Input material
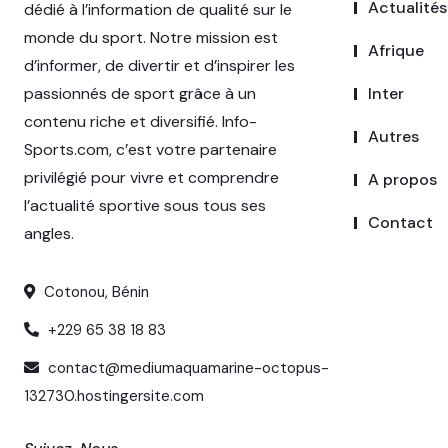
Actualités
dédié à l’information de qualité sur le
monde du sport. Notre mission est
Afrique
d’informer, de divertir et d’inspirer les
passionnés de sport grâce à un
Inter
contenu riche et diversifié. Info-
Autres
Sports.com, c’est votre partenaire
privilégié pour vivre et comprendre
A propos
l’actualité sportive sous tous ses
Contact
angles.
Cotonou, Bénin
+229 65 38 18 83
contact@mediumaquamarine-octopus-
132730.hostingersite.com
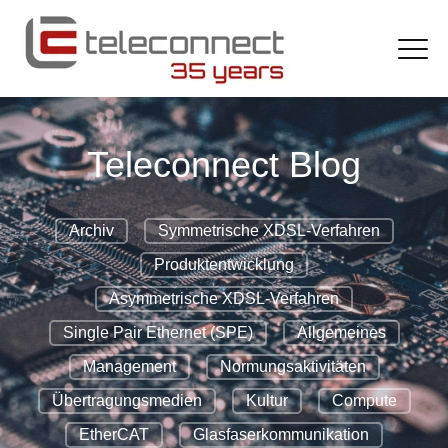
Teleconnect Blog
Archiv
Symmetrische XDSL-Verfahren
Produktentwicklung
Asymmetrische XDSL-Verfahren
Single Pair Ethernet (SPE)
Allgemeines
Management
Normungsaktivitäten
Übertragungsmedien
Kultur
Compute
EtherCAT
Glasfaserkommunikation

Exercise description
Lines before the one containing "privilégié pour vivre et comprendre" are not wanted; repeat that line and the rest of the listing exactly, leaving out pictures.

Exercise result
privilégié pour vivre et comprendre
A propos
l’actualité sportive sous tous ses
Contact
angles.
Cotonou, Bénin
+229 65 38 18 83
contact@mediumaquamarine-octopus-
132730.hostingersite.com
Teleconnect Blog
Archiv
Symmetrische XDSL-Verfahren
Produktentwicklung
Asymmetrische XDSL-Verfahren
Single Pair Ethernet (SPE)
Allgemeines
Management
Normungsaktivitäten
Übertragungsmedien
Kultur
Compute
EtherCAT
Glasfaserkommunikation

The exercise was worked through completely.